-- Brief --
Set every entry below down once more, exactly as it stands, without images.

[Records from a data source]
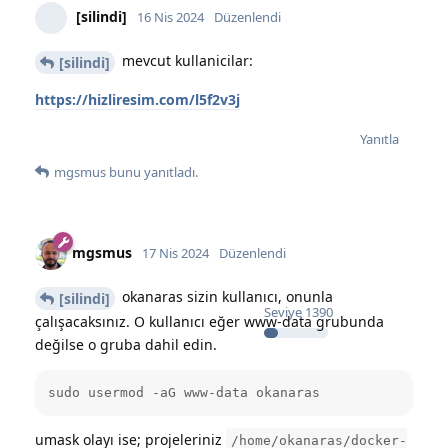
[silindi]
16 Nis 2024
Düzenlendi
mevcut kullanicilar:
[silindi]
https://hizliresim.com/l5f2v3j
Yanıtla
mgsmus
bunu yanıtladı.
mgsmus
17 Nis 2024
Düzenlendi
okanaras sizin kullanıcı, onunla
[silindi]
Seviye
1390
çalışacaksınız. O kullanıcı eğer www-data grubunda
değilse o gruba dahil edin.
sudo usermod -aG www-data okanaras
umask olayı ise; projeleriniz
/home/okanaras/docker-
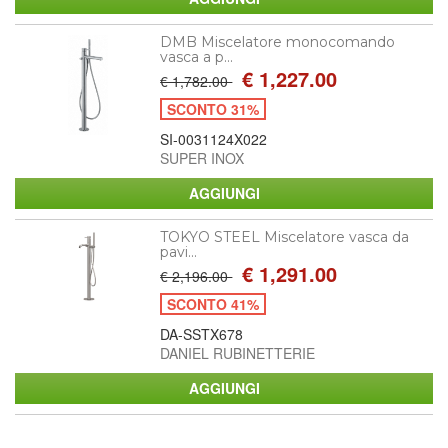
DMB Miscelatore monocomando
vasca a p...
€ 1,227.00
€ 1,782.00
SCONTO 31%
SI-0031124X022
SUPER INOX
TOKYO STEEL Miscelatore vasca da
pavi...
€ 1,291.00
€ 2,196.00
SCONTO 41%
DA-SSTX678
DANIEL RUBINETTERIE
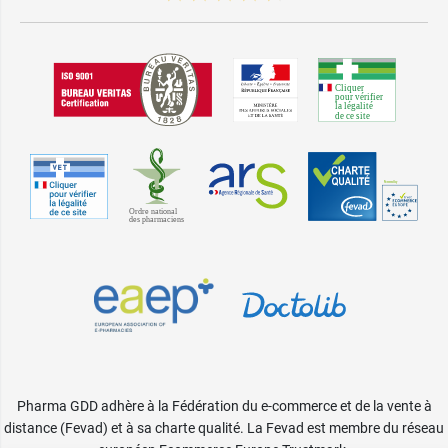
Pharma GDD adhère à la Fédération du e-commerce et de la vente à
distance (Fevad) et à sa charte qualité. La Fevad est membre du réseau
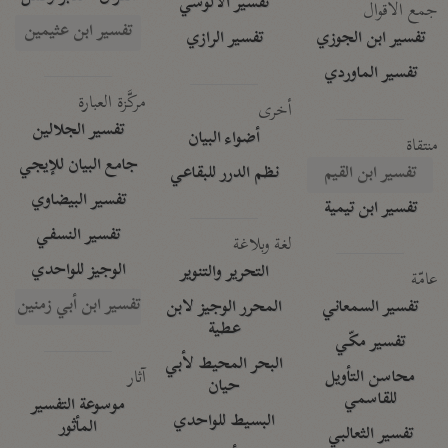
تفسير الآلوسي
جمع الأقوال
تفسير ابن عثيمين
تفسير ابن الجوزي
تفسير الرازي
تفسير الماوردي
مركَّزة العبارة
أخرى
تفسير الجلالين
أضواء البيان
منتقاة
جامع البيان للإيجي
تفسير ابن القيم
نظم الدرر للبقاعي
تفسير البيضاوي
تفسير ابن تيمية
تفسير النسفي
لغة وبلاغة
الوجيز للواحدي
التحرير والتنوير
عامّة
تفسير ابن أبي زمنين
تفسير السمعاني
المحرر الوجيز لابن
عطية
تفسير مكّي
البحر المحيط لأبي
آثار
محاسن التأويل
حيان
للقاسمي
موسوعة التفسير
البسيط للواحدي
المأثور
تفسير الثعالبي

-- Your response --
[silindi]
16 Nis 2024
Düzenlendi
mevcut kullanicilar:
[silindi]
https://hizliresim.com/l5f2v3j
Yanıtla
mgsmus
bunu yanıtladı.
mgsmus
17 Nis 2024
Düzenlendi
okanaras sizin kullanıcı, onunla
[silindi]
Seviye
1390
çalışacaksınız. O kullanıcı eğer www-data grubunda
değilse o gruba dahil edin.
sudo usermod -aG www-data okanaras
umask olayı ise; projeleriniz
/home/okanaras/docker-
DMB Miscelatore monocomando
vasca a p...
€ 1,227.00
€ 1,782.00
SCONTO 31%
SI-0031124X022
SUPER INOX
TOKYO STEEL Miscelatore vasca da
pavi...
€ 1,291.00
€ 2,196.00
SCONTO 41%
DA-SSTX678
DANIEL RUBINETTERIE
Pharma GDD adhère à la Fédération du e-commerce et de la vente à
distance (Fevad) et à sa charte qualité. La Fevad est membre du réseau
تفسير الآلوسي
جمع الأقوال
تفسير ابن عثيمين
تفسير ابن الجوزي
تفسير الرازي
تفسير الماوردي
مركَّزة العبارة
أخرى
تفسير الجلالين
أضواء البيان
منتقاة
جامع البيان للإيجي
تفسير ابن القيم
نظم الدرر للبقاعي
تفسير البيضاوي
تفسير ابن تيمية
تفسير النسفي
لغة وبلاغة
الوجيز للواحدي
التحرير والتنوير
عامّة
تفسير ابن أبي زمنين
تفسير السمعاني
المحرر الوجيز لابن
عطية
تفسير مكّي
البحر المحيط لأبي
آثار
محاسن التأويل
حيان
للقاسمي
موسوعة التفسير
البسيط للواحدي
المأثور
تفسير الثعالبي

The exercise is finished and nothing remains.